── Records
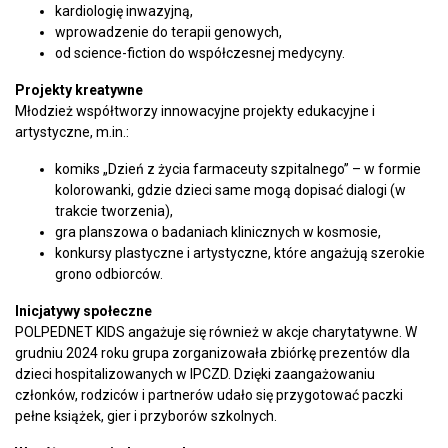
kardiologię inwazyjną,
wprowadzenie do terapii genowych,
od science-fiction do współczesnej medycyny.
Projekty kreatywne
Młodzież współtworzy innowacyjne projekty edukacyjne i
artystyczne, m.in.:
komiks „Dzień z życia farmaceuty szpitalnego” – w formie
kolorowanki, gdzie dzieci same mogą dopisać dialogi (w
trakcie tworzenia),
gra planszowa o badaniach klinicznych w kosmosie,
konkursy plastyczne i artystyczne, które angażują szerokie
grono odbiorców.
Inicjatywy społeczne
POLPEDNET KIDS angażuje się również w akcje charytatywne. W
grudniu 2024 roku grupa zorganizowała zbiórkę prezentów dla
dzieci hospitalizowanych w IPCZD. Dzięki zaangażowaniu
członków, rodziców i partnerów udało się przygotować paczki
pełne książek, gier i przyborów szkolnych.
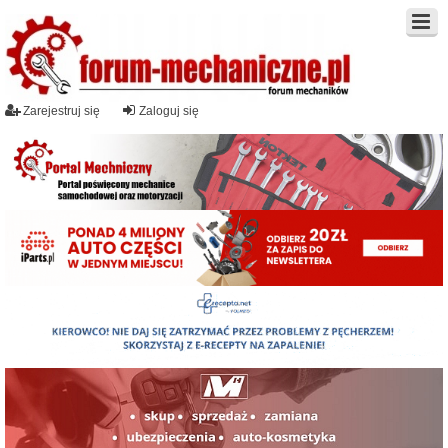
Zarejestruj się
Zaloguj się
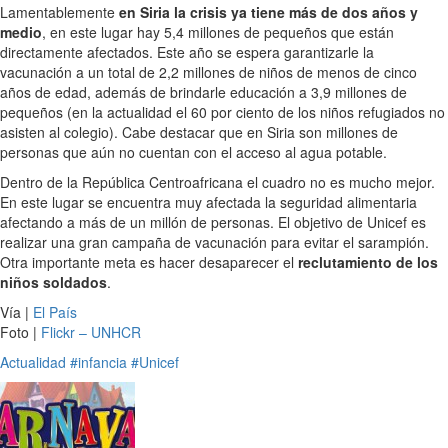
Lamentablemente
en Siria la crisis ya tiene más de dos años y
medio
, en este lugar hay 5,4 millones de pequeños que están
directamente afectados. Este año se espera garantizarle la
vacunación a un total de 2,2 millones de niños de menos de cinco
años de edad, además de brindarle educación a 3,9 millones de
pequeños (en la actualidad el 60 por ciento de los niños refugiados no
asisten al colegio). Cabe destacar que en Siria son millones de
personas que aún no cuentan con el acceso al agua potable.
Dentro de la República Centroafricana el cuadro no es mucho mejor.
En este lugar se encuentra muy afectada la seguridad alimentaria
afectando a más de un millón de personas. El objetivo de Unicef es
realizar una gran campaña de vacunación para evitar el sarampión.
Otra importante meta es hacer desaparecer el
reclutamiento de los
niños soldados
.
Vía |
El País
Foto |
Flickr – UNHCR
Actualidad
#infancia
#Unicef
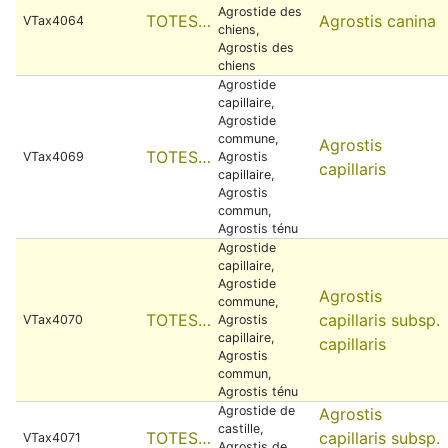
Agrostide des
TOTES…
Agrostis canina
VTax4064
chiens,
Agrostis des
chiens
Agrostide
capillaire,
Agrostide
commune,
Agrostis
TOTES…
VTax4069
Agrostis
capillaris
capillaire,
Agrostis
commun,
Agrostis ténu
Agrostide
capillaire,
Agrostide
Agrostis
commune,
TOTES…
capillaris subsp.
VTax4070
Agrostis
capillaire,
capillaris
Agrostis
commun,
Agrostis ténu
Agrostide de
Agrostis
castille,
TOTES…
capillaris subsp.
VTax4071
Agrostis de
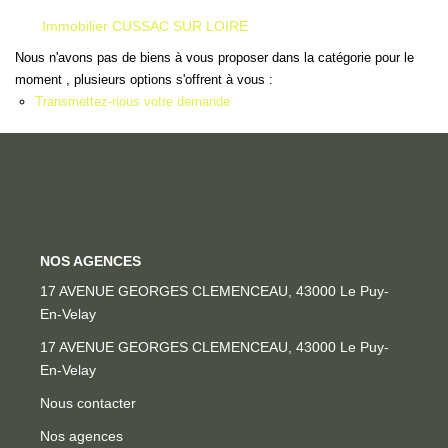
Locaux Professionnels
Immobilier CUSSAC SUR LOIRE
Maisons
Nous n'avons pas de biens à vous proposer dans la catégorie pour le
Dossier De Candidature
moment , plusieurs options s'offrent à vous :
Transmettez-nous votre demande
ESTIMER
MON COMPTE
NOTRE AGENCE
NOS AGENCES
17 AVENUE GEORGES CLEMENCEAU, 43000 Le Puy-
Notre Histoire
En-Velay
Nos Services
17 AVENUE GEORGES CLEMENCEAU, 43000 Le Puy-
Newsletters
En-Velay
Nous Rejoindre
Nous contacter
Nos agences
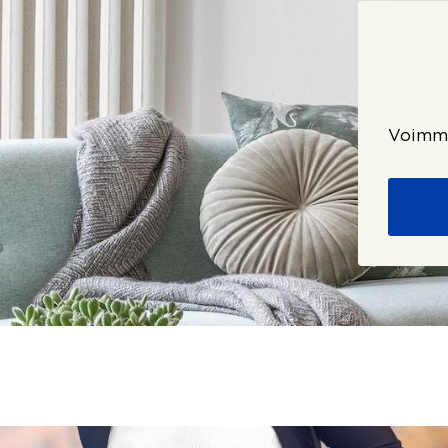
Voimme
────
• _Your assignment_
Return every line above word for word, minus images.

• _Final answer_
kardiologię inwazyjną,
wprowadzenie do terapii genowych,
od science-fiction do współczesnej medycyny.
Projekty kreatywne
Młodzież współtworzy innowacyjne projekty edukacyjne i
artystyczne, m.in.:
komiks „Dzień z życia farmaceuty szpitalnego” – w formie
kolorowanki, gdzie dzieci same mogą dopisać dialogi (w
trakcie tworzenia),
gra planszowa o badaniach klinicznych w kosmosie,
konkursy plastyczne i artystyczne, które angażują szerokie
grono odbiorców.
Inicjatywy społeczne
POLPEDNET KIDS angażuje się również w akcje charytatywne. W
grudniu 2024 roku grupa zorganizowała zbiórkę prezentów dla
dzieci hospitalizowanych w IPCZD. Dzięki zaangażowaniu
członków, rodziców i partnerów udało się przygotować paczki
pełne książek, gier i przyborów szkolnych.
Zarejestruj się
Zaloguj się
Lamentablemente
en Siria la crisis ya tiene más de dos años y
medio
, en este lugar hay 5,4 millones de pequeños que están
directamente afectados. Este año se espera garantizarle la
vacunación a un total de 2,2 millones de niños de menos de cinco
años de edad, además de brindarle educación a 3,9 millones de
pequeños (en la actualidad el 60 por ciento de los niños refugiados no
asisten al colegio). Cabe destacar que en Siria son millones de
personas que aún no cuentan con el acceso al agua potable.
Dentro de la República Centroafricana el cuadro no es mucho mejor.
En este lugar se encuentra muy afectada la seguridad alimentaria
afectando a más de un millón de personas. El objetivo de Unicef es
realizar una gran campaña de vacunación para evitar el sarampión.
Otra importante meta es hacer desaparecer el
reclutamiento de los
niños soldados
.
Vía |
El País
Foto |
Flickr – UNHCR
Actualidad
#infancia
#Unicef
Agrostide des
TOTES…
Agrostis canina
VTax4064
chiens,
Agrostis des
chiens
Agrostide
capillaire,
Agrostide
commune,
Agrostis
TOTES…
VTax4069
Agrostis
capillaris
capillaire,
Agrostis
commun,
Agrostis ténu
Agrostide
capillaire,
Agrostide
Agrostis
commune,
TOTES…
capillaris subsp.
VTax4070
Agrostis
capillaire,
capillaris
Agrostis
commun,
Agrostis ténu
Agrostide de
Agrostis
castille,
TOTES…
capillaris subsp.
VTax4071
Agrostis de
Locaux Professionnels
Immobilier CUSSAC SUR LOIRE
Maisons
Nous n'avons pas de biens à vous proposer dans la catégorie pour le
Dossier De Candidature
moment , plusieurs options s'offrent à vous :
Transmettez-nous votre demande
ESTIMER
MON COMPTE
NOTRE AGENCE
NOS AGENCES
17 AVENUE GEORGES CLEMENCEAU, 43000 Le Puy-
Notre Histoire
En-Velay
Nos Services
17 AVENUE GEORGES CLEMENCEAU, 43000 Le Puy-
Newsletters
En-Velay
Nous Rejoindre
Nous contacter
Nos agences
Voimme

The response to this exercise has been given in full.